É uma postura que não deixará imune a
política latino-americana - do novo ícone da esquerda no continente, Gabriel
Boric, presidente do Chile, que não abre mão da crítica à deterioração da
democracia na Venezuela, ao ex-chanceler brasileiro Celso Amorim, que citou o
país de Nicolás Maduro em suas primeiras reações ao ataque da Ucrânia pela
Rússia - “O risco de relativizar esta invasão é ter que fazer o mesmo se um dia
os Estados Unidos invadirem a Venezuela”.
O cerco aos representantes das comunidades
latinas começou pela imprensa.
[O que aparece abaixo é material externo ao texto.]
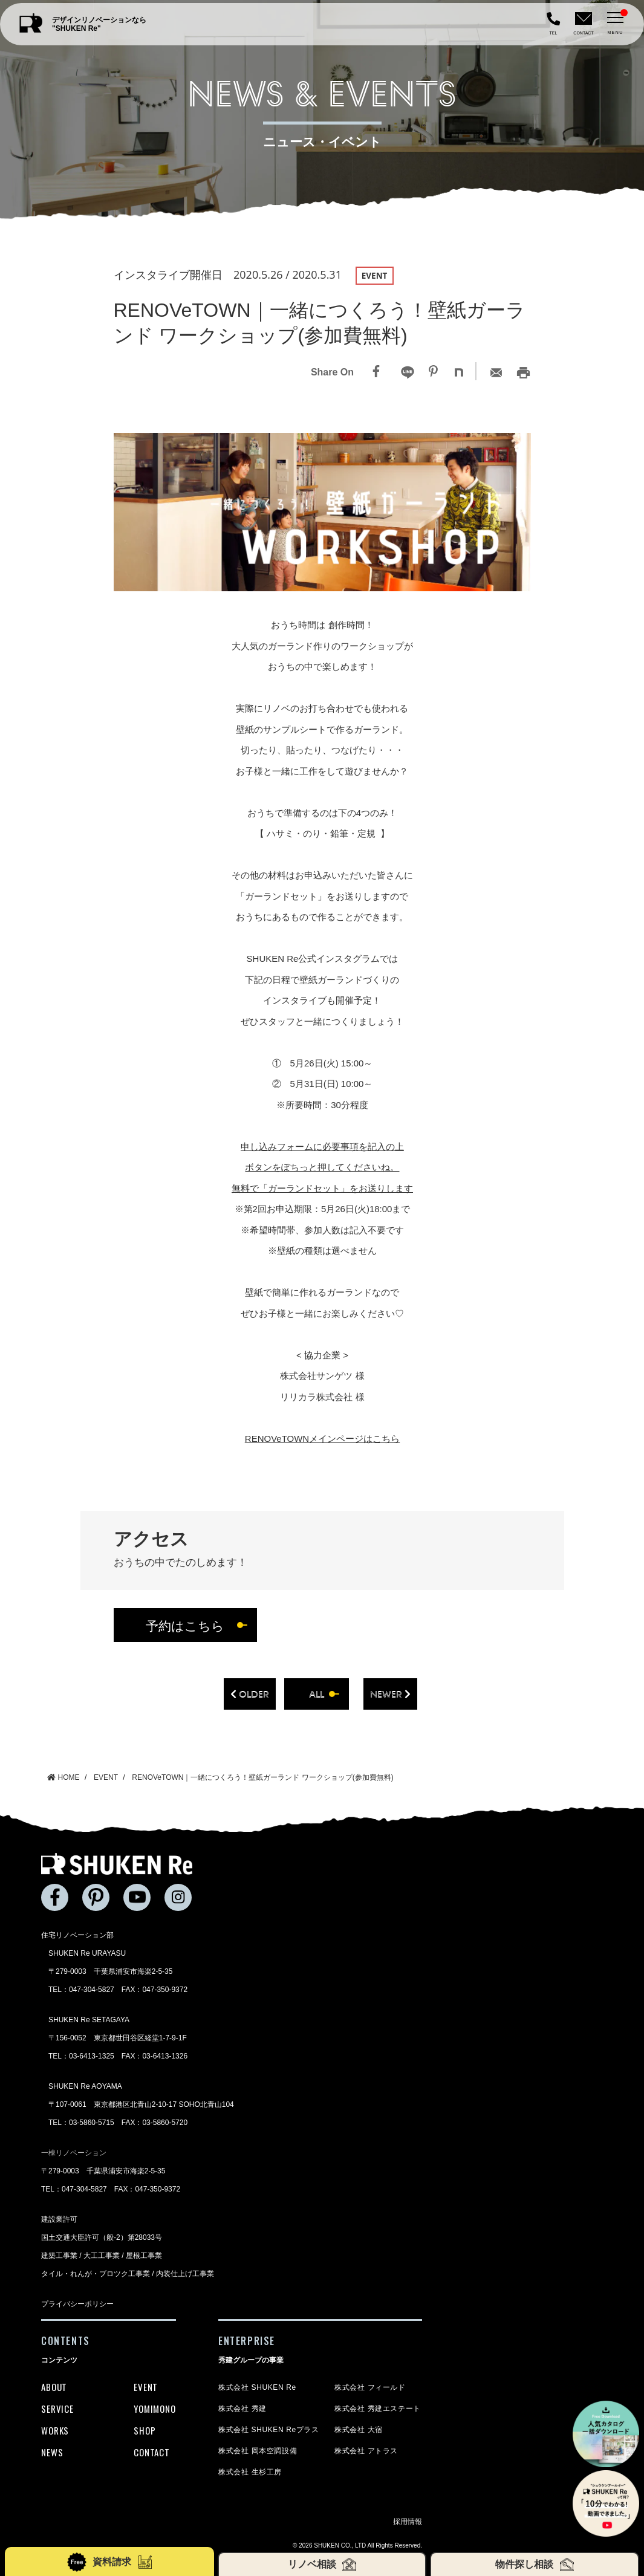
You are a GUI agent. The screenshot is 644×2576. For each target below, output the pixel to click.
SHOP (144, 2430)
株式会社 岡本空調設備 (257, 2451)
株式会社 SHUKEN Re (257, 2387)
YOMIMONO (154, 2408)
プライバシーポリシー (77, 2304)
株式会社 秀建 (242, 2408)
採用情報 (407, 2521)
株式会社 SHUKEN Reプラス (268, 2429)
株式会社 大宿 (358, 2429)
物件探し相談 (534, 2564)
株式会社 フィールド (369, 2387)
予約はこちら (185, 1625)
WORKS (55, 2430)
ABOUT (54, 2386)
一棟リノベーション (73, 2153)
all (316, 1694)
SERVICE (57, 2408)
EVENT (146, 2386)
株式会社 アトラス (366, 2451)
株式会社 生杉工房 (250, 2472)
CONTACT (151, 2452)
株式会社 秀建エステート (377, 2408)
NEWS (52, 2452)
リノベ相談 (322, 2564)
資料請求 (109, 2562)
Três dias depois da viagem de González a
Caracas, o “Washington Post”, em editorial, defendeu o reatamento não apenas
com a Venezuela, mas com o Irã, cujo estremecimento foi provocado pelo embate
nuclear, e a Arábia Saudita, país contra o qual as sanções foram anunciadas já
no governo Biden depois da morte do jornalista Jamal Khashoggi. “Em tempos de
guerra, Biden terá que fazer escolhas difíceis”, disse o jornal ao concluir pela
necessidade de garantir o abastecimento de petróleo.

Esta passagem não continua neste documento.